Our findings demonstrate that the in vitro chondrogenic potential of MSCs can be affected by preculture conditions. It will be intriguing to examine whether the in vitro results would reflect those obtained in vivo. We are currently investigating the relationship between in vitro and in vivo chondrogenesis. For assessment of in vivo chondrogenesis, undifferentiated MSCs were transplanted into the joints of rabbits with cartilage defects (10), and the chondrogenic potential of the MSCs was evaluated histologically. The results of that study showed that when the difference in pellet weights between the 2 populations was large, this was reflected in the in vivo results.

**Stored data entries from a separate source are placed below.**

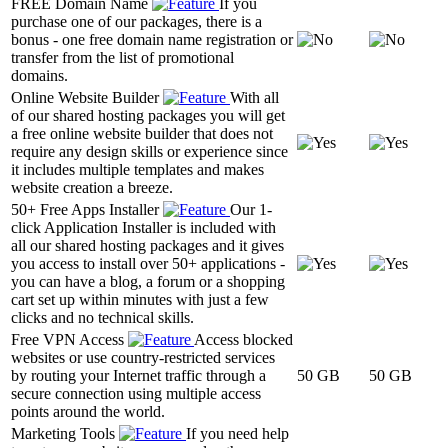
FREE Domain Name
If you
purchase one of our packages, there is a
bonus - one free domain name registration or
transfer from the list of promotional
domains.
Online Website Builder
With all
of our shared hosting packages you will get
a free online website builder that does not
require any design skills or experience since
it includes multiple templates and makes
website creation a breeze.
50+ Free Apps Installer
Our 1-
click Application Installer is included with
all our shared hosting packages and it gives
you access to install over 50+ applications -
you can have a blog, a forum or a shopping
cart set up within minutes with just a few
clicks and no technical skills.
Free VPN Access
Access blocked
websites or use country-restricted services
by routing your Internet traffic through a
50 GB
50 GB
secure connection using multiple access
points around the world.
Marketing Tools
If you need help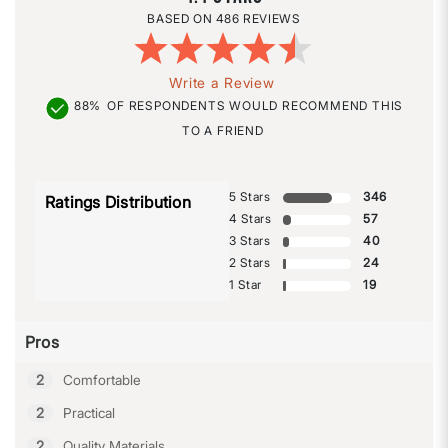
486 REVIEWS
Write a Review
88%
OF RESPONDENTS WOULD RECOMMEND THIS
TO A FRIEND
5 Stars
346
Ratings Distribution
4 Stars
57
3 Stars
40
2 Stars
24
1 Star
19
Pros
2
Comfortable
2
Practical
2
Quality Materials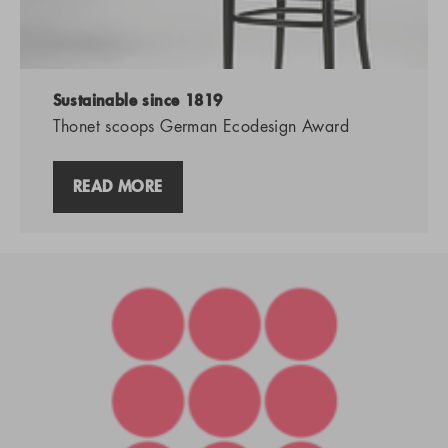
Sustainable since 1819
Thonet scoops German Ecodesign Award
READ MORE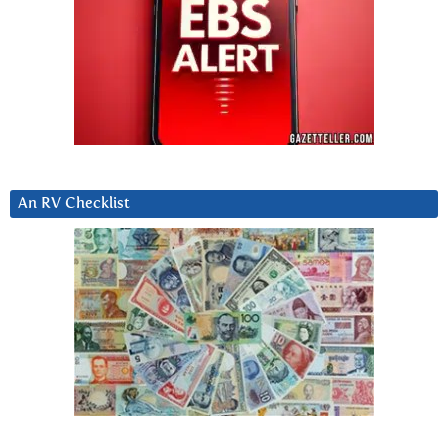
An RV Checklist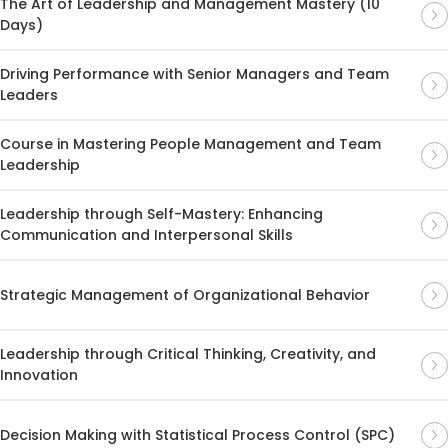
The Art of Leadership and Management Mastery (10
Days)
Driving Performance with Senior Managers and Team
Leaders
Course in Mastering People Management and Team
Leadership
Leadership through Self-Mastery: Enhancing
Communication and Interpersonal Skills
Strategic Management of Organizational Behavior
Leadership through Critical Thinking, Creativity, and
Innovation
Decision Making with Statistical Process Control (SPC)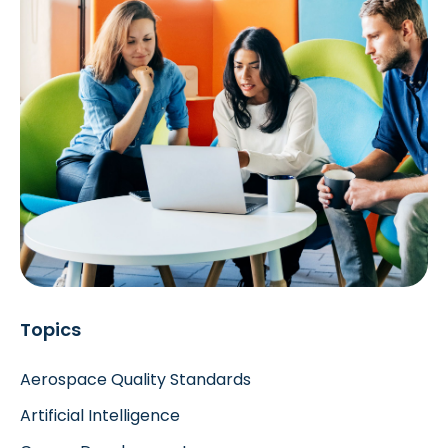
Topics
Aerospace Quality Standards
Artificial Intelligence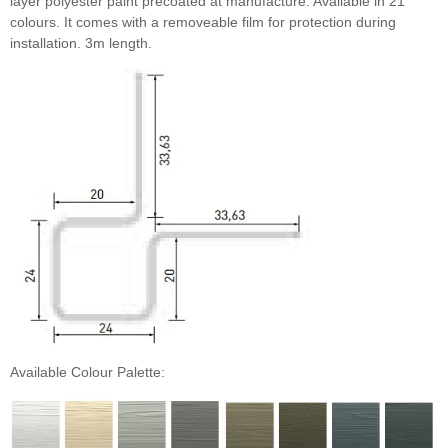
layer polyester paint precoated at manufacture. Available in 21
colours. It comes with a removeable film for protection during
installation. 3m length.
Monterey Taupe
Khaki Brown
Iron Grey
Available Colour Palette: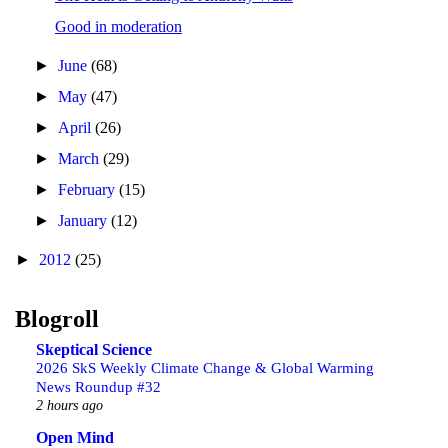
Good in moderation
►
June
(68)
►
May
(47)
►
April
(26)
►
March
(29)
►
February
(15)
►
January
(12)
►
2012
(25)
Blogroll
Skeptical Science
2026 SkS Weekly Climate Change & Global Warming
News Roundup #32
2 hours ago
Open Mind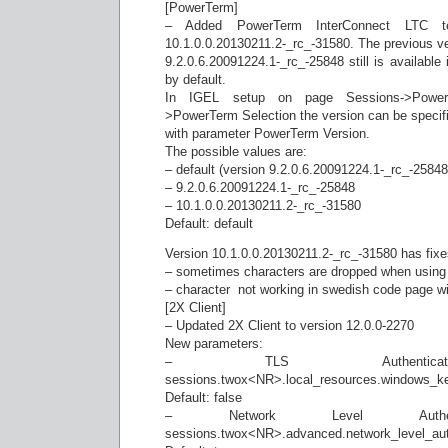
[PowerTerm]
– Added PowerTerm InterConnect LTC ter
10.1.0.0.20130211.2-_rc_-31580. The previous v
9.2.0.6.20091224.1-_rc_-25848 still is available 
by default.
In IGEL setup on page Sessions->PowerT
>PowerTerm Selection the version can be specif
with parameter PowerTerm Version.
The possible values are:
– default (version 9.2.0.6.20091224.1-_rc_-25848 
– 9.2.0.6.20091224.1-_rc_-25848
– 10.1.0.0.20130211.2-_rc_-31580
Default: default
Version 10.1.0.0.20130211.2-_rc_-31580 has fixes
– sometimes characters are dropped when using
– character  not working in swedish code page 
[2X Client]
– Updated 2X Client to version 12.0.0-2270
New parameters:
– TLS Authenticatio
sessions.twox<NR>.local_resources.windows_k
Default: false
– Network Level Authentic
sessions.twox<NR>.advanced.network_level_aut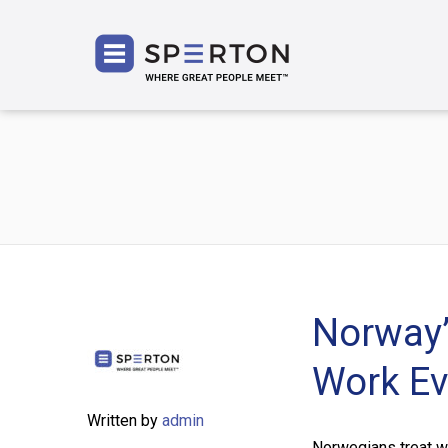
SPERT
Norway’
Work Ev
Written by
admin
Norwegians treat w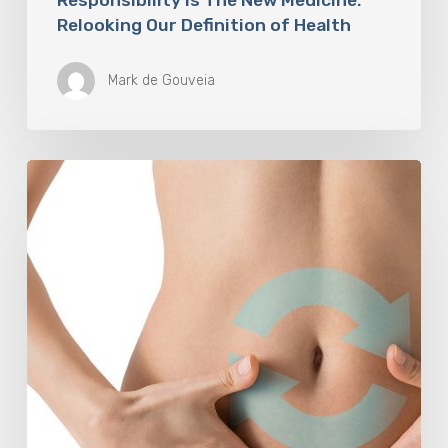
Relooking Our Definition of Health
Mark de Gouveia
Understanding
The
Microbiome
Is
An
Evolving
Paradigm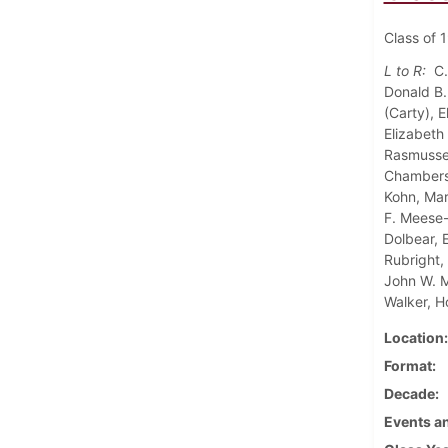
Class of 1
L to R:
C.
Donald B.
(Carty), 
Elizabeth
Rasmussen
Chambers,
Kohn, Mar
F. Meese-
Dolbear, 
Rubright,
John W. M
Walker, H
Location
Format
Decade
Events an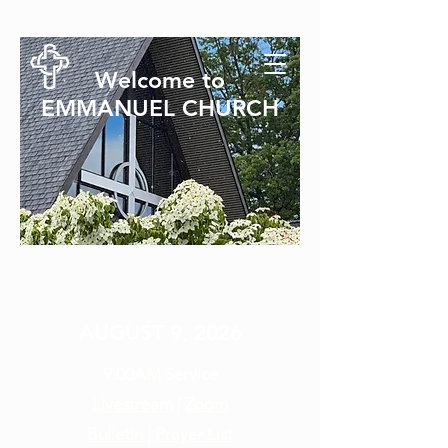
Welcome to
EMMANUEL CHURCH
SUNDAY SERVICE
AUGUST 9, 2026
9:00AM
Service
Livestream
|
Zoom
Bulletin
|
Prayer List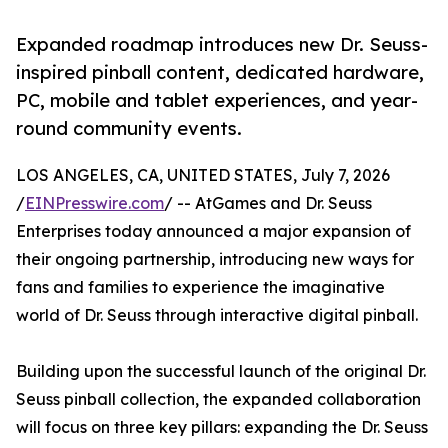
Expanded roadmap introduces new Dr. Seuss-
inspired pinball content, dedicated hardware,
PC, mobile and tablet experiences, and year-
round community events.
LOS ANGELES, CA, UNITED STATES, July 7, 2026
/
EINPresswire.com
/ -- AtGames and Dr. Seuss
Enterprises today announced a major expansion of
their ongoing partnership, introducing new ways for
fans and families to experience the imaginative
world of Dr. Seuss through interactive digital pinball.
Building upon the successful launch of the original Dr.
Seuss pinball collection, the expanded collaboration
will focus on three key pillars: expanding the Dr. Seuss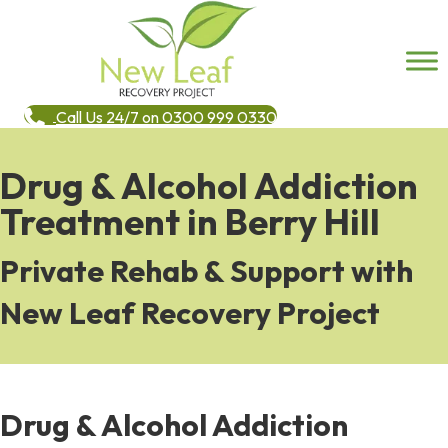
Call Us 24/7 on 0300 999 0330
Drug & Alcohol Addiction
Treatment in Berry Hill
Private Rehab & Support with
New Leaf Recovery Project
Drug & Alcohol Addiction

In the present study, the adipogenic colony-forming efficiency of the synovial MSCs (∼60%) was higher than the calcification colony-forming efficiency (∼30%). We have previously compared MSCs derived from several mesenchymal tissue types and found that the adipogenic colony-forming efficiency was higher than the calcification colony-forming efficiency in MSCs derived from the synovium and adipose tissue. In contrast, the calcification colony-forming efficiency was higher than the adipogenic colony-forming efficiency of MSCs derived from the bone marrow and periosteum (8). These results suggest that the local tissue microenvironment may be directing the “fate” of the MSCs toward a particular lineage (9).

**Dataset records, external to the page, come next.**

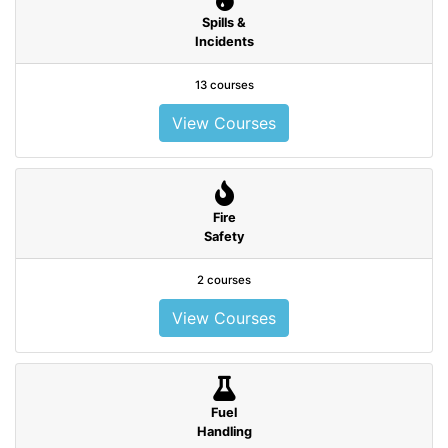
Spills &
Incidents
13 courses
View Courses
Fire
Safety
2 courses
View Courses
Fuel
Handling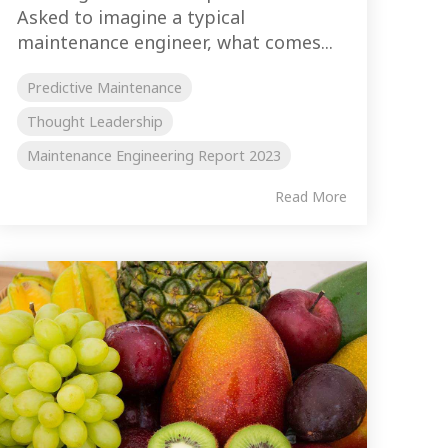
Asked to imagine a typical
maintenance engineer, what comes...
Predictive Maintenance
Thought Leadership
Maintenance Engineering Report 2023
Read More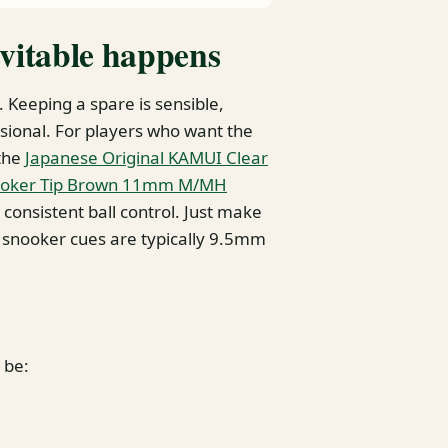
evitable happens
 Keeping a spare is sensible,
essional. For players who want the
 the
Japanese Original KAMUI Clear
Snooker Tip Brown 11mm M/MH
 consistent ball control. Just make
 snooker cues are typically 9.5mm
 be: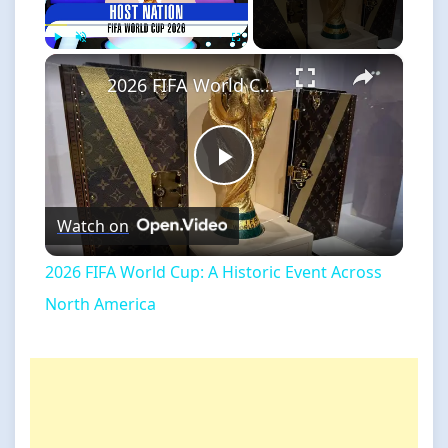
×
Play
Unmute
Fullscreen
2026 FIFA World Cup: A Historic Event Across North America
Play
Watch on
Video
2026 FIFA World Cup: A Historic Event Across
North America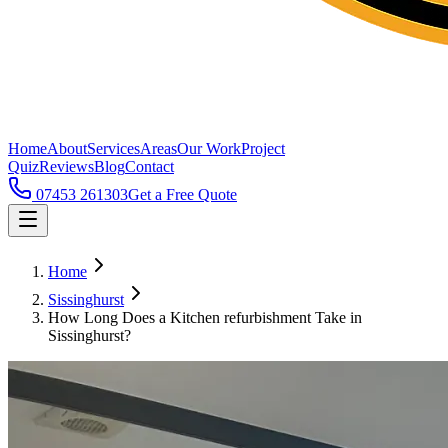
Home
About
Services
Areas
Our Work
Project
Quiz
Reviews
Blog
Contact
07453 261303
Get a Free Quote
Home
Sissinghurst
How Long Does a Kitchen refurbishment Take in
Sissinghurst?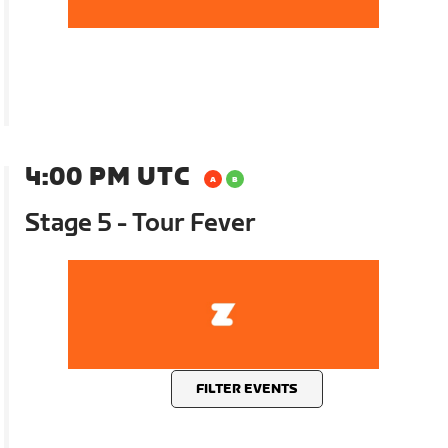
4:00 PM UTC
Stage 5 - Tour Fever
FILTER EVENTS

In this study, the preculture period did not affect the adipogenic potential or osteogenic potential of synovial MSCs. We previously reported that the ability of bone marrow–derived MSCs to undergo adipogenesis was higher when the cells were plated at lower densities and cultured for shorter preculture periods (11). We also demonstrated that the adipogenic potential was much higher in synovial MSCs than in bone marrow–derived MSCs (8). Evaluation of adipogenic potential through assessment of the oil red O–positive colony-forming efficiency is a simple method, but its sensitivity may be too low to detect any difference in synovial MSCs. For determination of osteogenic ability, more sensitive methods may be able to detect differences induced by preculture conditions.
The number of MSCs was correlated with the number of CD31/α-smooth muscle actin–positive cells, and these cells were located in different distributions in different areas of the synovium of patients with medial compartment OA. However, the proliferation and differentiation potentials of the MSCs were not affected by harvest site.
MSCs in a shorter preculture period display higher chondrogenic potential, which suggests that the whole synovium in patients with medial compartment knee OA can be used to obtain a high number of MSCs with high chondrogenic potential, provided that the cells are expanded in a minimal culture period. However, since the amount of synovium needed to obtain a sufficient number of MSCs is limited, a longer culture period is required to obtain a higher number of MSCs. Therefore, 2 issues need to be addressed with regard to assessment of synovial MSCs in the preculture period: how to expand the synovial cells to sufficient numbers for clinical relevance, and how to retain the chondrogenic potential of the synovial MSCs to achieve efficacy. In addition, analysis of CD90 expression on synovial MSCs may serve as a useful tool for optimizing chondrogenesis of these cells in cartilage repair.